#### Given records
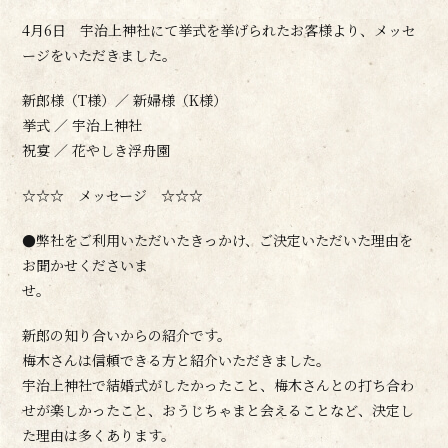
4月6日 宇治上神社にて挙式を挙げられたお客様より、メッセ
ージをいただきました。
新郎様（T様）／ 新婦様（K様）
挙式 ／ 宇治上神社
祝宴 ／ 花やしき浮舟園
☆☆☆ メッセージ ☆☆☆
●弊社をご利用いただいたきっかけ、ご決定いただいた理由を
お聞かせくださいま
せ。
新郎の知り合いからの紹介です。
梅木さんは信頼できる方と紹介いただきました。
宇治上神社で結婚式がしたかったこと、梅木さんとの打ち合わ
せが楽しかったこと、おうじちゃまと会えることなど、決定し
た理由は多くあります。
########
#### Given records
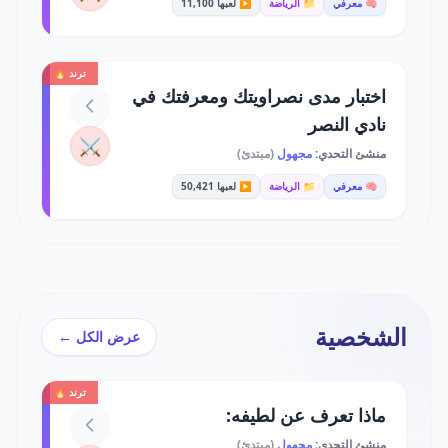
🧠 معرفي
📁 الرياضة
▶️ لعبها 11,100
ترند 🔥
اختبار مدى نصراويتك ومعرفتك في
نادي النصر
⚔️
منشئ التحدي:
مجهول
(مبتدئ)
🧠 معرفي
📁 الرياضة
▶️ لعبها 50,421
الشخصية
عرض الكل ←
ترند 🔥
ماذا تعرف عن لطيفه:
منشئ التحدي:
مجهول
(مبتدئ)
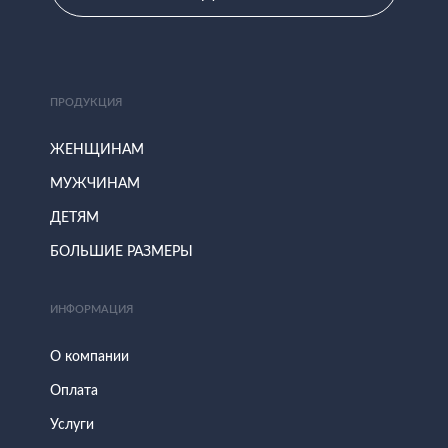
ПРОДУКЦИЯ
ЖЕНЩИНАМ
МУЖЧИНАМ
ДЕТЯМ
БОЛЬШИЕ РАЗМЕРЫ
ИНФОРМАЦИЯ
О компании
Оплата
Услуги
########
#### Given records
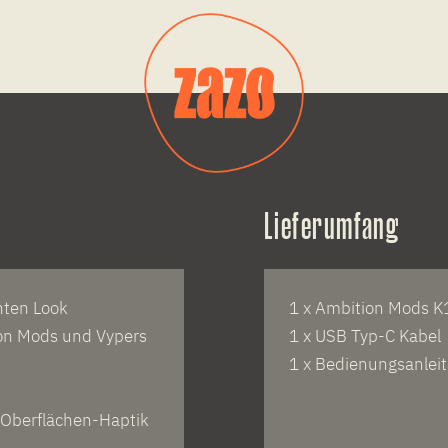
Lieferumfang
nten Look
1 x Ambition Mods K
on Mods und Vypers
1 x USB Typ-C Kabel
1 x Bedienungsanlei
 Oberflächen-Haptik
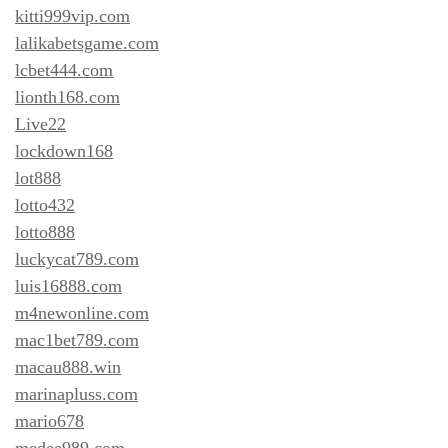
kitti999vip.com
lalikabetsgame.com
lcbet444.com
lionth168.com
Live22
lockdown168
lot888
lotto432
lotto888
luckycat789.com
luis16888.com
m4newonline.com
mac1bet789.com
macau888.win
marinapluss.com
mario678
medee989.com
########
Assignment: I'd like the lines above from the one with "m4newonline.com" up to and including the one with "medee989.com" copied exactly, with no other lines.

Answer:
m4newonline.com
mac1bet789.com
macau888.win
marinapluss.com
mario678
medee989.com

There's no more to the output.